§ PROVIDED RECORDS:
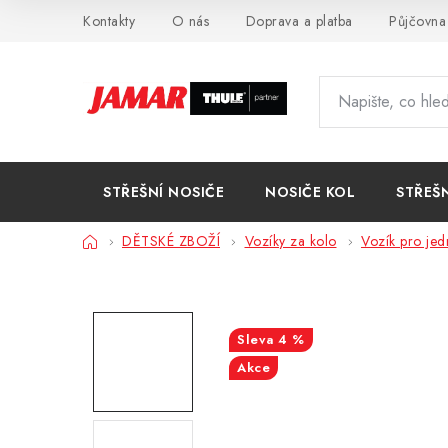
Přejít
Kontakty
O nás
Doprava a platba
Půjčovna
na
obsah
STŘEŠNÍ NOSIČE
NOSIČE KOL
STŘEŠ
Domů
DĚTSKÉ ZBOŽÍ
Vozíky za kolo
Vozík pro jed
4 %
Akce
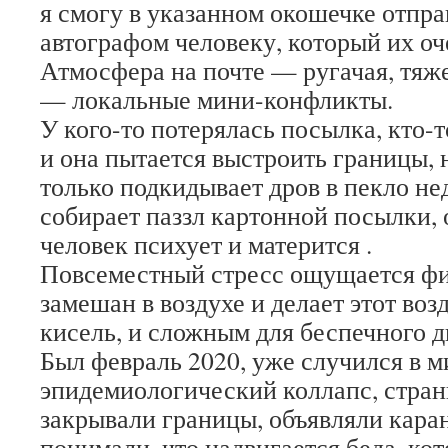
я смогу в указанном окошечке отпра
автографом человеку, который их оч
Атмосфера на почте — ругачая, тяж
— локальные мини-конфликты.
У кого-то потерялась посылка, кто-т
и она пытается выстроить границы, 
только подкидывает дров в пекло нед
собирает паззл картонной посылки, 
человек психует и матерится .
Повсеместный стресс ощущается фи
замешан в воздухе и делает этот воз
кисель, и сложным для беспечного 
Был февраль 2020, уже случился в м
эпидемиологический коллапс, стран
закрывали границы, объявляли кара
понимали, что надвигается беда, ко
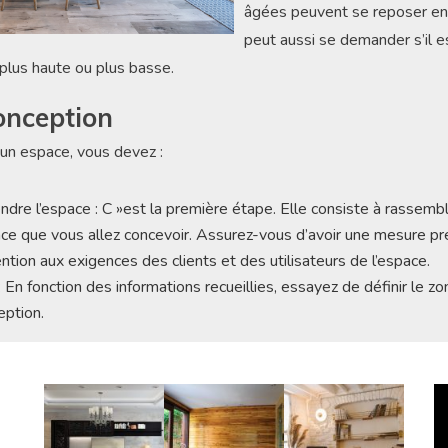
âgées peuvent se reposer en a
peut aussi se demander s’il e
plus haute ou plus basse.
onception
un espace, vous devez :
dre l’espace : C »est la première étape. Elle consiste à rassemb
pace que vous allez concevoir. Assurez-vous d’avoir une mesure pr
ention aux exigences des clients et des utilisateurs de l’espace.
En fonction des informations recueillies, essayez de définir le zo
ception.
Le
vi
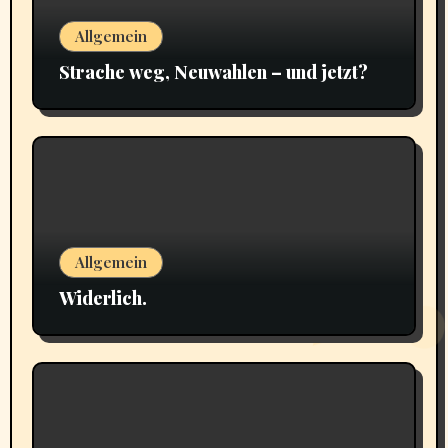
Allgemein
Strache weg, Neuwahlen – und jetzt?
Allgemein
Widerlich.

§ EXERCISE: The reply should hold the entries above from the line with "замешан в воздухе и делает этот воз" to the line with "ention aux exigences", duplicated exactly, pictures excluded.

§ TASK ANSWER:
замешан в воздухе и делает этот воз
кисель, и сложным для беспечного 
Был февраль 2020, уже случился в м
эпидемиологический коллапс, стран
закрывали границы, объявляли кара
понимали, что надвигается беда, ко
âgées peuvent se reposer en a
peut aussi se demander s’il e
plus haute ou plus basse.
onception
un espace, vous devez :
dre l’espace : C »est la première étape. Elle consiste à rassemb
pace que vous allez concevoir. Assurez-vous d’avoir une mesure pr
ention aux exigences des clients et des utilisateurs de l’espace.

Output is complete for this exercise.